Assignment
Set down every record below exactly as it stands, minus the pictures.
-------- Records for this task
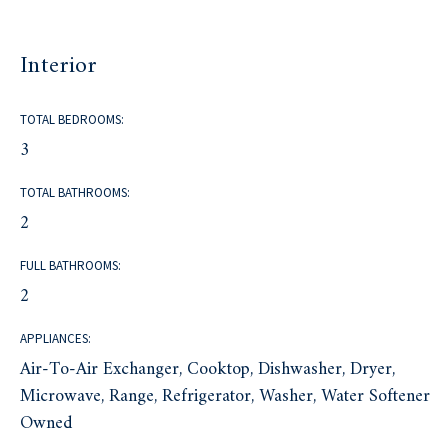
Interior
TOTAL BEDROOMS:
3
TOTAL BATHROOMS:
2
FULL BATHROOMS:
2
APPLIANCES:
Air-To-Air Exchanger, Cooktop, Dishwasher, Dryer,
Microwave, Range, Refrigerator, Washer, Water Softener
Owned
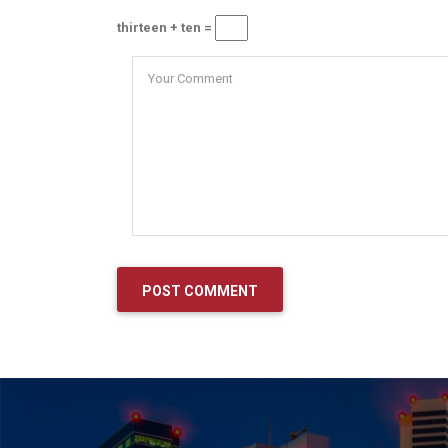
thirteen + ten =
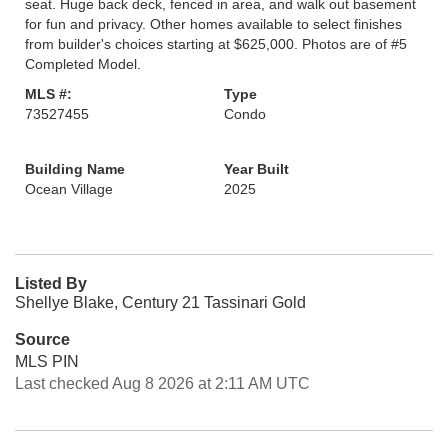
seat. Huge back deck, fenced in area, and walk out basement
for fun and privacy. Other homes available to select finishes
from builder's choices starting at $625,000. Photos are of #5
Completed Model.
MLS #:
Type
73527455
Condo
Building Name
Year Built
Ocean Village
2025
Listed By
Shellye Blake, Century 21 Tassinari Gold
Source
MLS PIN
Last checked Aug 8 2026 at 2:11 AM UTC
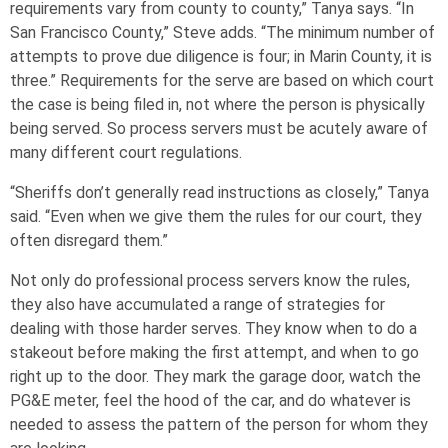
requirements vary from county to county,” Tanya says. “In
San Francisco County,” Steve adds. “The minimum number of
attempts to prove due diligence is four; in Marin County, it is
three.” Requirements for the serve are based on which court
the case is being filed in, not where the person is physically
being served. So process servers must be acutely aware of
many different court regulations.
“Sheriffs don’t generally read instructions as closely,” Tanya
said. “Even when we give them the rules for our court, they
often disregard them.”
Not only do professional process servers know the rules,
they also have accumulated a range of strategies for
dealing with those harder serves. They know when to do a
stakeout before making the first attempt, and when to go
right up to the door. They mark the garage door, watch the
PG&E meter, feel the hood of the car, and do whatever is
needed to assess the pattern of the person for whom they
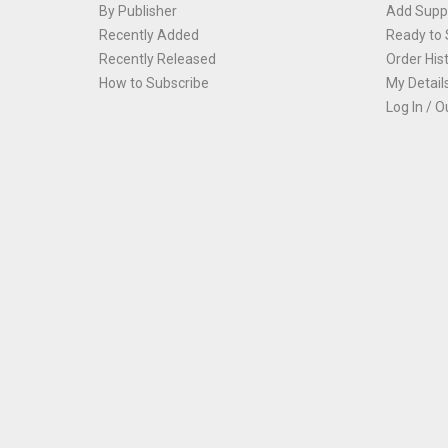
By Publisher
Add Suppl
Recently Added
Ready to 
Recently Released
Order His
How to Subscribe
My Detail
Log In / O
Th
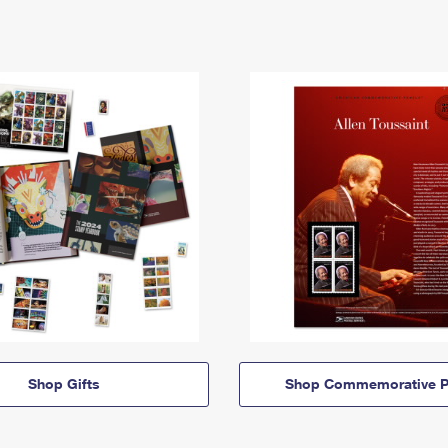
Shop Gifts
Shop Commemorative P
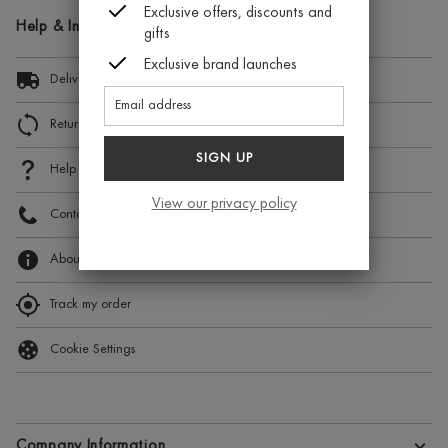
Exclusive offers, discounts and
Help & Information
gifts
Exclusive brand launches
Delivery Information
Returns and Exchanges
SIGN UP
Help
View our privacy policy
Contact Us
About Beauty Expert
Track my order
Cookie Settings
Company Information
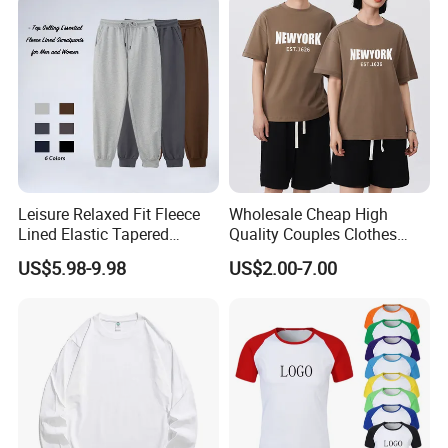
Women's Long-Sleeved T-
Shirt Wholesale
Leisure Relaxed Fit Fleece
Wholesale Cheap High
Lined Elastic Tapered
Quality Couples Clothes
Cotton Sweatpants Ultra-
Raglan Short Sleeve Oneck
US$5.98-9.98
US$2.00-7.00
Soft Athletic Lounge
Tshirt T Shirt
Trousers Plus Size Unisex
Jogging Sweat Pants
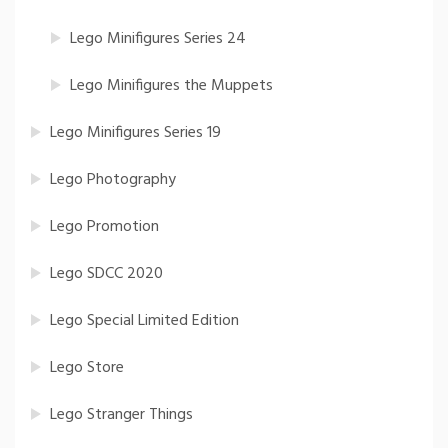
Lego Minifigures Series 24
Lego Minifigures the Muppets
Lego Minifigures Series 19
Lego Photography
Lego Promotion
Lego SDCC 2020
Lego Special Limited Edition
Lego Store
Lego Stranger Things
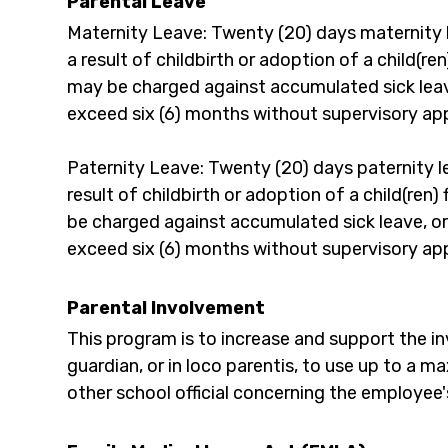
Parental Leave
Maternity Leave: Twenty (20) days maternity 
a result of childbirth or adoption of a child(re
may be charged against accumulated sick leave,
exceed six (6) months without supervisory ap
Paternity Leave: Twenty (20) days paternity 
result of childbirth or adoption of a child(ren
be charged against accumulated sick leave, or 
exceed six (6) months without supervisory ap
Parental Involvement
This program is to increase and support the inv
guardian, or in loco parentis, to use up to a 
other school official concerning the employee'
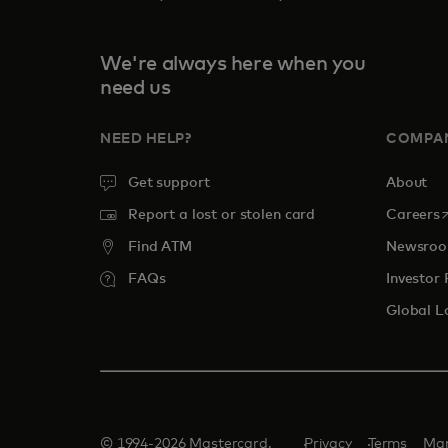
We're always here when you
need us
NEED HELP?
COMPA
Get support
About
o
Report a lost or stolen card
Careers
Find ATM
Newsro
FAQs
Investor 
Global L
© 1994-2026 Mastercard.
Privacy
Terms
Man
----------------
Finished exercise
Interior
TOTAL BEDROOMS:
3
TOTAL BATHROOMS:
2
FULL BATHROOMS:
2
APPLIANCES:
Air-To-Air Exchanger, Cooktop, Dishwasher, Dryer,
Microwave, Range, Refrigerator, Washer, Water Softener
Owned
thirteen + ten =
seat. Huge back deck, fenced in area, and walk out basement
for fun and privacy. Other homes available to select finishes
from builder's choices starting at $625,000. Photos are of #5
Completed Model.
MLS #:
Type
73527455
Condo
Building Name
Year Built
Ocean Village
2025
Listed By
Shellye Blake, Century 21 Tassinari Gold
Source
MLS PIN
Last checked Aug 8 2026 at 2:11 AM UTC
requirements vary from county to county,” Tanya says. “In
San Francisco County,” Steve adds. “The minimum number of
attempts to prove due diligence is four; in Marin County, it is
three.” Requirements for the serve are based on which court
the case is being filed in, not where the person is physically
being served. So process servers must be acutely aware of
many different court regulations.
“Sheriffs don’t generally read instructions as closely,” Tanya
said. “Even when we give them the rules for our court, they
often disregard them.”
Not only do professional process servers know the rules,
they also have accumulated a range of strategies for
dealing with those harder serves. They know when to do a
stakeout before making the first attempt, and when to go
right up to the door. They mark the garage door, watch the
PG&E meter, feel the hood of the car, and do whatever is
needed to assess the pattern of the person for whom they
By Publisher
Add Suppl
Recently Added
Ready to 
Recently Released
Order His
How to Subscribe
My Detail
Log In / O
Th
Shop Gifts
Shop Commemorative P
Exclusive offers, discounts and
Help & Information
gifts
Exclusive brand launches
Delivery Information
Returns and Exchanges
SIGN UP
Help
View our privacy policy
Contact Us
About Beauty Expert
Track my order
Cookie Settings
Company Information
Women's Long-Sleeved T-
Shirt Wholesale
Leisure Relaxed Fit Fleece
Wholesale Cheap High
Lined Elastic Tapered
Quality Couples Clothes
Cotton Sweatpants Ultra-
Raglan Short Sleeve Oneck
US$5.98-9.98
US$2.00-7.00
Soft Athletic Lounge
Tshirt T Shirt
Trousers Plus Size Unisex
Jogging Sweat Pants
Lego Minifigures Series 24
Lego Minifigures the Muppets
Lego Minifigures Series 19
Lego Photography
Lego Promotion
Lego SDCC 2020
Lego Special Limited Edition
Lego Store
Lego Stranger Things
Parental Leave
Maternity Leave: Twenty (20) days maternity 
a result of childbirth or adoption of a child(re
may be charged against accumulated sick leave,
exceed six (6) months without supervisory ap
Paternity Leave: Twenty (20) days paternity 
result of childbirth or adoption of a child(ren
be charged against accumulated sick leave, or 
exceed six (6) months without supervisory ap
Parental Involvement
This program is to increase and support the inv
guardian, or in loco parentis, to use up to a 
other school official concerning the employee'
We're always here when you
need us
NEED HELP?
COMPA
Get support
About
o
Report a lost or stolen card
Careers
Find ATM
Newsro
FAQs
Investor 
Global L
© 1994-2026 Mastercard.
Privacy
Terms
Man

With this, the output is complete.